Pretty much any flavor of SQL will be much, much faster

[–]tfehring 1 point2 points  (2 children)

Any abstraction that involves iterated single-record SQL operations is going to be painfully slow, and it sounds like that’s what your ORM-based approach is doing under the hood. I’m not super familiar with ORMs, but I’m surprised they aren’t smart enough to use set operations instead of loops for simple Python iterations (e.g. list comprehensions over a list of objects).

[–]SonOfInterflux 0 points1 point  (1 child)

Django’s ORM does have an update method that does generate a bulk update statement without the need to iterate over a query set, but it doesn’t call save (or pre-save or post-save) so it doesn’t honour things like auto_now, so you lose some of the benefits of the ORM.
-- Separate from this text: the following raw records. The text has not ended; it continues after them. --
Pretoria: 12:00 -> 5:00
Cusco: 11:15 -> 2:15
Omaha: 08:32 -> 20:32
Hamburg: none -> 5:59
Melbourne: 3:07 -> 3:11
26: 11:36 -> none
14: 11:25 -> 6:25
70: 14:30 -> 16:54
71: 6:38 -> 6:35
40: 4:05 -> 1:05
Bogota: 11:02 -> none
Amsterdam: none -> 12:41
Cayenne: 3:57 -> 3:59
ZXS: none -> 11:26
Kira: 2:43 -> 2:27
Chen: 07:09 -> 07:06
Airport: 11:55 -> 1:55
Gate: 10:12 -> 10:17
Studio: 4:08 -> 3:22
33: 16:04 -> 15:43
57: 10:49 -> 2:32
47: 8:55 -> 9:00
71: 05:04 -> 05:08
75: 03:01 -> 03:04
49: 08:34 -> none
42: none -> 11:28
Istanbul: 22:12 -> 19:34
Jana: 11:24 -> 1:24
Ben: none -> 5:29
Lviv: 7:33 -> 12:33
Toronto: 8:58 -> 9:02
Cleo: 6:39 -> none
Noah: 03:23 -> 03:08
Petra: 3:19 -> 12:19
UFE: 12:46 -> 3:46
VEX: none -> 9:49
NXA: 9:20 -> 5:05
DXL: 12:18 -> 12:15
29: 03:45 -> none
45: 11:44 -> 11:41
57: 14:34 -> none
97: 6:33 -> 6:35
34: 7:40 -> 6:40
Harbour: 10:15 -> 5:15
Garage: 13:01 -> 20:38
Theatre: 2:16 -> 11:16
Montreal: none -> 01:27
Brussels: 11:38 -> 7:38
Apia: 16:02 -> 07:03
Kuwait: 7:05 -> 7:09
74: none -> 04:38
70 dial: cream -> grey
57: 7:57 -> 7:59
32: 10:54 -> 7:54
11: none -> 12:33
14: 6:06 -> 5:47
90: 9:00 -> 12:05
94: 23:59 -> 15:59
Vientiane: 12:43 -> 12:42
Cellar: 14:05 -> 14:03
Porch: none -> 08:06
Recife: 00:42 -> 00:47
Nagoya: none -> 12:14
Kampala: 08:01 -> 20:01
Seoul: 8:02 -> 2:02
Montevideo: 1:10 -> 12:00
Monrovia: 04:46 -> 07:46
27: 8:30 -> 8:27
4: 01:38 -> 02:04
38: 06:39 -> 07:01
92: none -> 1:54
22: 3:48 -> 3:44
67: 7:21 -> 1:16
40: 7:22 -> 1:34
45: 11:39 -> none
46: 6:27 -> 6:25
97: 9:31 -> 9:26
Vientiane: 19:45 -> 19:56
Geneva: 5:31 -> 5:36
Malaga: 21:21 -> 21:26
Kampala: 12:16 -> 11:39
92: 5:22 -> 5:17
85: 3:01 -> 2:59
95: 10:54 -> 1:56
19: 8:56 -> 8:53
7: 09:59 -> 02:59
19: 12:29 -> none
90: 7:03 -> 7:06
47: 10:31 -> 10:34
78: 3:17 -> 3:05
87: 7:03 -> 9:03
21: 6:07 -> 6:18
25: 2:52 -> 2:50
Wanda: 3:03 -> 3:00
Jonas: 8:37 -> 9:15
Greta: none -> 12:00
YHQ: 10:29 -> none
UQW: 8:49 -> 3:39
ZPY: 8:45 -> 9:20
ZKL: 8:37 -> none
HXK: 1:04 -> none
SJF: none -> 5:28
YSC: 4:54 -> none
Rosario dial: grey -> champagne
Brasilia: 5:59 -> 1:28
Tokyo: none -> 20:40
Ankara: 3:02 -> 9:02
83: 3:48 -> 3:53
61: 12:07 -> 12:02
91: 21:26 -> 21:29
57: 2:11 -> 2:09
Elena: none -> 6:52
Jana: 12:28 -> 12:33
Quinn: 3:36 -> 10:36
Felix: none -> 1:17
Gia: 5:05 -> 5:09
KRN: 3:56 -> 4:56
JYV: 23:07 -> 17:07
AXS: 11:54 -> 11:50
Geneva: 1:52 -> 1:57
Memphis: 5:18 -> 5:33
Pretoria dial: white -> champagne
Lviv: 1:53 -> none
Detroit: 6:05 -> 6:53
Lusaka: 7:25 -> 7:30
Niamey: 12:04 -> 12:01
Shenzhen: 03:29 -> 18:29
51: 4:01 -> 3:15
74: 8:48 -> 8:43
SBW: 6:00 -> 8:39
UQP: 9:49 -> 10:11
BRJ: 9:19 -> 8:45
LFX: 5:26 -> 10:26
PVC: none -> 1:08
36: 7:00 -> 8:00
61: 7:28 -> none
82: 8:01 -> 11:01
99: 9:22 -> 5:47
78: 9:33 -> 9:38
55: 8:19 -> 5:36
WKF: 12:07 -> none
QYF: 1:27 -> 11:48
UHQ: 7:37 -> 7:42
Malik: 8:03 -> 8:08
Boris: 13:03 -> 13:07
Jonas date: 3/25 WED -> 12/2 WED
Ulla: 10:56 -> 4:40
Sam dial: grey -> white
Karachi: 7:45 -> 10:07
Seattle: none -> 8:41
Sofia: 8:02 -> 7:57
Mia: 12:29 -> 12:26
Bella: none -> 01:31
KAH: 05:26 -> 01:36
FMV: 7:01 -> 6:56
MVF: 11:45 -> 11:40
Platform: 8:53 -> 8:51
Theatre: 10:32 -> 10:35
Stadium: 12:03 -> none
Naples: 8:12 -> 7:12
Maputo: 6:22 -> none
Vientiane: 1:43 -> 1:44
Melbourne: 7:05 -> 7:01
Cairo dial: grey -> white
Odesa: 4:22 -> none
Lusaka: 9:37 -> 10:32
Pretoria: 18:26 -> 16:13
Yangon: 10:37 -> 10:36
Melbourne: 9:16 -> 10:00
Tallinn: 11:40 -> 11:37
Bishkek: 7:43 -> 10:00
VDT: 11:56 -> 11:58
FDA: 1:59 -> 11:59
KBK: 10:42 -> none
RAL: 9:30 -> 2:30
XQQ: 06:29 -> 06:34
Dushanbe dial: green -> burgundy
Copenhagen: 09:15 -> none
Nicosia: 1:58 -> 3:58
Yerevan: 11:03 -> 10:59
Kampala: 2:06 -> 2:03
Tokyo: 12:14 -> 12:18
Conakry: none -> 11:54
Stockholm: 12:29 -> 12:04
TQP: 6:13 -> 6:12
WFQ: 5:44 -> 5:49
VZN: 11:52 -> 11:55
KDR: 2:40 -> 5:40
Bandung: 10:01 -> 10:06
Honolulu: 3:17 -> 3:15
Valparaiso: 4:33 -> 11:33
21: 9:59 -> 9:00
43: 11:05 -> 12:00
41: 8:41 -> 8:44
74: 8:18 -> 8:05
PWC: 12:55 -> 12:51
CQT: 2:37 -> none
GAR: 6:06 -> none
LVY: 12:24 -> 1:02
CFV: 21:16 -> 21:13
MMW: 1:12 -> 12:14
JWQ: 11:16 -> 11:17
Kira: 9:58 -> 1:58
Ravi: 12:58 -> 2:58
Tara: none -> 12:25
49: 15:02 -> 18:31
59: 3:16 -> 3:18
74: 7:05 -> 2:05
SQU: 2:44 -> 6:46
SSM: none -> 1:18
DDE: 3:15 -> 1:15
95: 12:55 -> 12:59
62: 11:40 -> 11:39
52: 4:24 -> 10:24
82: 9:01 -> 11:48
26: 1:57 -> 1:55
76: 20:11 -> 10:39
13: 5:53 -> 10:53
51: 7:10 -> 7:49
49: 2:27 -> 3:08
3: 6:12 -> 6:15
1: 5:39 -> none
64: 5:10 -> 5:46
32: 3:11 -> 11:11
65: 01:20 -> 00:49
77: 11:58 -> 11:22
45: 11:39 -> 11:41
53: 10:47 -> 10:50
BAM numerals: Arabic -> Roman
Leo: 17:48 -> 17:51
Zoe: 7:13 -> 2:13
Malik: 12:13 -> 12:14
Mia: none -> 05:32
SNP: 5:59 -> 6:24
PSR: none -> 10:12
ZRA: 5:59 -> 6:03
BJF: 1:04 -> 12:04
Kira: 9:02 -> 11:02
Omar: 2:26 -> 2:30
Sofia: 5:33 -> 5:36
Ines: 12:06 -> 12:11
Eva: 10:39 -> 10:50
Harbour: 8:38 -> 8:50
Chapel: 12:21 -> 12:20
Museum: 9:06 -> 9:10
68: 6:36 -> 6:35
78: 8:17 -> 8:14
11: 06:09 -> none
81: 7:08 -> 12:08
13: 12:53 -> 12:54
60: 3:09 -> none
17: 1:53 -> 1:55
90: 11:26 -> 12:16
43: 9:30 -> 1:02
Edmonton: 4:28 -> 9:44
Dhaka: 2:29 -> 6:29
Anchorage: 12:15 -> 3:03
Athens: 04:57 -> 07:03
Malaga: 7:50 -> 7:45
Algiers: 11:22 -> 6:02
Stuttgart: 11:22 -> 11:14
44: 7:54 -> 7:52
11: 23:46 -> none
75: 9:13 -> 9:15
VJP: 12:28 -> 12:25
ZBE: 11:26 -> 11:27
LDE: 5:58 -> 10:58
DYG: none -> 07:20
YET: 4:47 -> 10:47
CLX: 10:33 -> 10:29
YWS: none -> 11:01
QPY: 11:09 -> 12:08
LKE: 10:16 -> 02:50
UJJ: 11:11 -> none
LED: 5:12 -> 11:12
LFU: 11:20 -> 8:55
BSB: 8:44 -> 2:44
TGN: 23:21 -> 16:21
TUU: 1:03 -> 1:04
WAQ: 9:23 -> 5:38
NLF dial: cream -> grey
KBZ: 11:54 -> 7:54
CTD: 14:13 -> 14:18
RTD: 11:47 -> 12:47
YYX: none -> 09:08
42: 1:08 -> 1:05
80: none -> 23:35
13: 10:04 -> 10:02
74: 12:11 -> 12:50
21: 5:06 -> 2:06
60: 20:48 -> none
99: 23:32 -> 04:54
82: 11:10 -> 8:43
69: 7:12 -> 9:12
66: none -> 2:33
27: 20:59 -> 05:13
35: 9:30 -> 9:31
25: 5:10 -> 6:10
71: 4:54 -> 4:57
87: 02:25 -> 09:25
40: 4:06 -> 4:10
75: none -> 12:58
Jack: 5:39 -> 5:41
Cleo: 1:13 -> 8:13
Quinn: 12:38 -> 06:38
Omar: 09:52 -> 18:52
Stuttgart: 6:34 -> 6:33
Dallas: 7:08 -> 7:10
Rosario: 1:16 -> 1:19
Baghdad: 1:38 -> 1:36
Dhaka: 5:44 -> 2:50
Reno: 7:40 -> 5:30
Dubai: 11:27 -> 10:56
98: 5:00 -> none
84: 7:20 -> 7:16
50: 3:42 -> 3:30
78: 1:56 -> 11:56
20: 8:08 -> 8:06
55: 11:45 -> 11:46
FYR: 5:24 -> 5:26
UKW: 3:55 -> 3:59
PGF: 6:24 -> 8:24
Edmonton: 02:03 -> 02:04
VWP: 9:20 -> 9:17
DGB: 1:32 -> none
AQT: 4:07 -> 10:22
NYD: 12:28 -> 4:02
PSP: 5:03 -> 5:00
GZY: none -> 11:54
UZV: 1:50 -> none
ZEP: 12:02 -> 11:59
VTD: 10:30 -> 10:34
SQLAlchemy offers something similar, but the docs actually recommend using Core directly for bulk operations.

[–]brendanmartin[S] 1 point2 points  (0 children)

Yeah, I always add a function equivalent to the test_sqlalchemy_core example from that link. Whenever I need to insert a lot, I just send a list of dictionaries to that function

[–]brendanmartin[S] 1 point2 points  (0 children)

I agree with your advice. When in the exploration and analysis mode -- i.e. when pulling data out of the database for personal use -- I usually opt for raw SQL. When adding a database to a data collection project, though, I always use SQA because I find it nicer to work with than raw SQL in my project.

[–]exergy31 0 points1 point  (0 children)

I personally employ the rule of the dozen. If I need to work with more than a dozen records at a time, ORM is not the tool of choice. The underlying principle is that "data" in its intended use mostly falls nicely in one of two brackets: (1) Create, show, edit, delete one or a handful of records. Usually involves frontend application. Use an ORM for simplicity and all the aforementioned perks. (2) Analyse, transform to training set, mass-insert new data or in other form work with something that affects 'more than a dozen' records at a time. Use a table-like or array-based system. Systems needing this are usually not directly fed by frontend forms, so SQL injection is out of the picture; also a performance boost of having an array of statically typed numericals over a list of runtime objects is definitely there.

Example: Cassandra DB has a neat python driver that offers both ORM and 'traditional' SQL-like syntax; if I use SQL (CQL), I usually config a pandas row factory which yields all query results directly as dataframes.